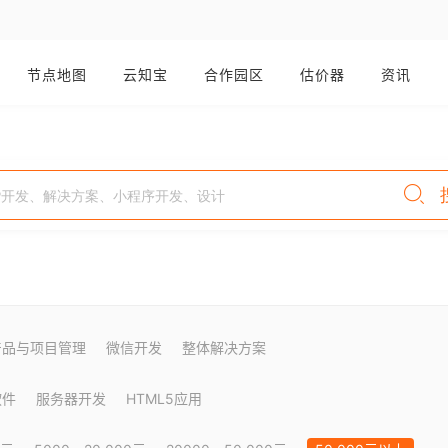
节点地图
云知宝
合作园区
估价器
资讯
产品与项目管理
微信开发
整体解决方案
软件
服务器开发
HTML5应用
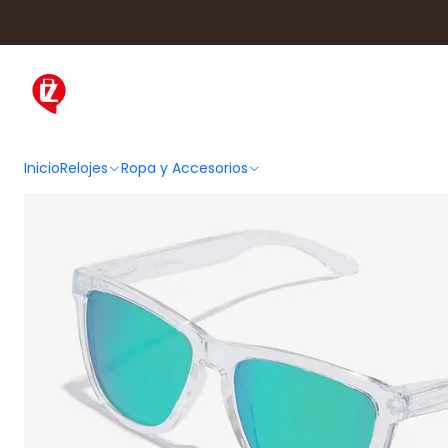
Inicio
Ropa y Accesorios
Accesorios
Inicio
Relojes
Ropa y Accesorios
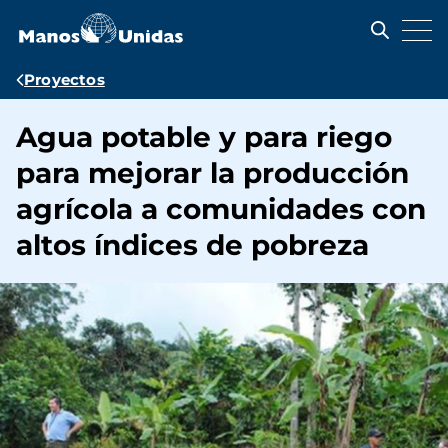
Pasar
al
contenido
principal
Ruta
Proyectos
de
Agua potable y para riego
navegación
para mejorar la producción
agrícola a comunidades con
altos índices de pobreza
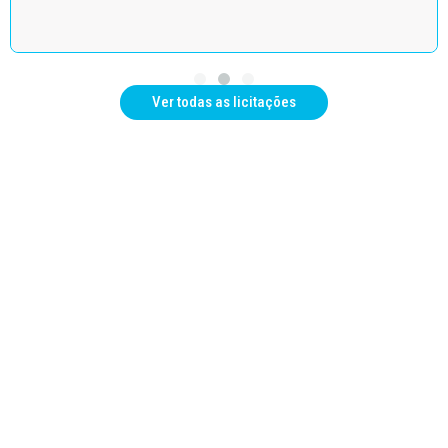
Ver todas as licitações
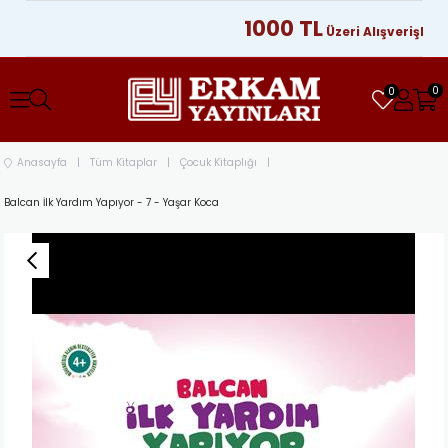
1000 TL
Üzeri Alışverişleriniz
0
0
Anasayfa
Tüm Kitaplar
Çocuk Kitaplığı
Balcan İlk Yardım Yapıyor - 7 - Yaşar Koca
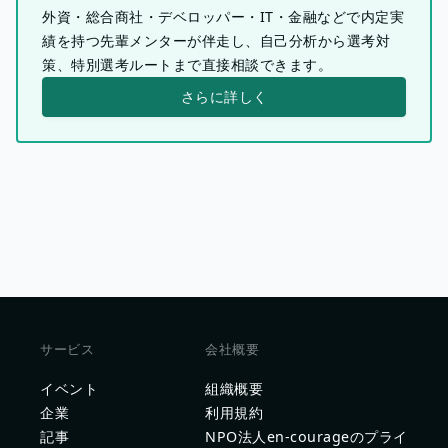
外資・総合商社・デベロッパー・IT・金融などで内定実
績を持つ先輩メンターが伴走し、自己分析から選考対
策、特別選考ルートまで直接相談できます。
さらに詳しく
サービス
会社概要
イベント
組織概要
企業
利用規約
記事
NPO法人en-courageのプライ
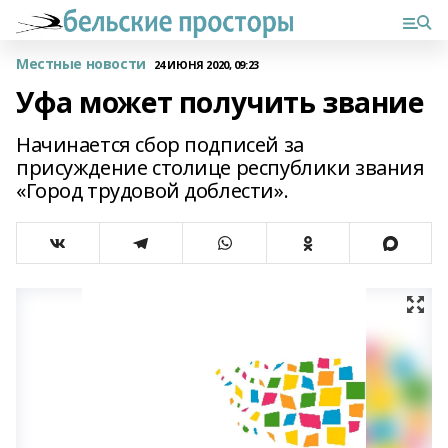
Местные новости
24 ИЮНЯ 2020, 09:23
Уфа может получить звание
Начинается сбор подписей за
присуждение столице республики звания
«Город трудовой доблести».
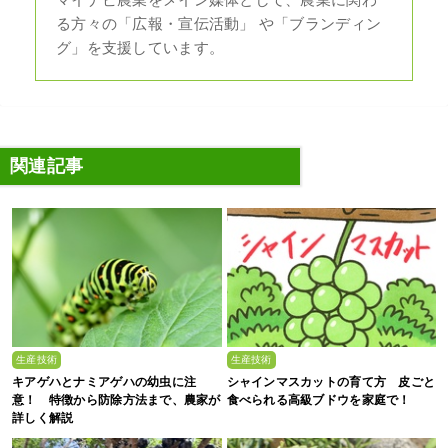
マイナビ農業をメイン媒体として、農業に関わ
る方々の「広報・宣伝活動」 や「ブランディン
グ」を支援しています。
関連記事
生産技術
生産技術
キアゲハとナミアゲハの幼虫に注
シャインマスカットの育て方 皮ごと
意！ 特徴から防除方法まで、農家が
食べられる高級ブドウを家庭で！
詳しく解説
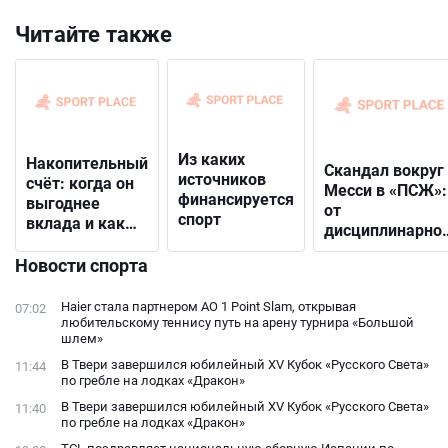
Читайте также
Из каких
Накопительный
Скандал вокруг
источников
счёт: когда он
Месси в «ПСЖ»:
финансируется
выгоднее
от
спорт
вклада и как
дисциплинарно
выбрать
решения до
подходящий
Новости спорта
открытого
конфликта с
Haier стала партнером AO 1 Point Slam, открывая
07:02
фанатами
любительскому теннису путь на арену турнира «Большой
шлем»
В Твери завершился юбилейный XV Кубок «Русского Света»
11:44
по гребле на лодках «Дракон»
В Твери завершился юбилейный XV Кубок «Русского Света»
11:40
по гребле на лодках «Дракон»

The task:
Transcribe all the records above word for word, without their images.

Final answer:
节点地图
云知宝
合作园区
估价器
资讯
产品与项目管理
微信开发
整体解决方案
软件
服务器开发
HTML5应用
Inicio
Ropa y Accesorios
Accesorios
Inicio
Relojes
Ropa y Accesorios
Pasar
al
contenido
principal
Ruta
Proyectos
de
Agua potable y para riego
navegación
para mejorar la producción
agrícola a comunidades con
altos índices de pobreza
Ver todas as licitações
1000 TL
Üzeri Alışverişleriniz
0
0
Anasayfa
Tüm Kitaplar
Çocuk Kitaplığı
Balcan İlk Yardım Yapıyor - 7 - Yaşar Koca
外資・総合商社・デベロッパー・IT・金融などで内定実
績を持つ先輩メンターが伴走し、自己分析から選考対
策、特別選考ルートまで直接相談できます。
さらに詳しく
サービス
会社概要
イベント
組織概要
企業
利用規約
記事
NPO法人en-courageのプライ
Местные новости
24 ИЮНЯ 2020, 09:23
Уфа может получить звание
Начинается сбор подписей за
присуждение столице республики звания
«Город трудовой доблести».
マイナビ農業をメイン媒体として、農業に関わ
る方々の「広報・宣伝活動」 や「ブランディン
グ」を支援しています。
関連記事
生産技術
生産技術
キアゲハとナミアゲハの幼虫に注
シャインマスカットの育て方 皮ごと
意！ 特徴から防除方法まで、農家が
食べられる高級ブドウを家庭で！
詳しく解説
Читайте также
Из каких
Накопительный
Скандал вокруг
источников
счёт: когда он
Месси в «ПСЖ»:
финансируется
выгоднее
от
спорт
вклада и как
дисциплинарно
выбрать
решения до
подходящий
Новости спорта
открытого
конфликта с
Haier стала партнером AO 1 Point Slam, открывая
07:02
фанатами
любительскому теннису путь на арену турнира «Большой
шлем»
В Твери завершился юбилейный XV Кубок «Русского Света»
11:44
по гребле на лодках «Дракон»
В Твери завершился юбилейный XV Кубок «Русского Света»
11:40
по гребле на лодках «Дракон»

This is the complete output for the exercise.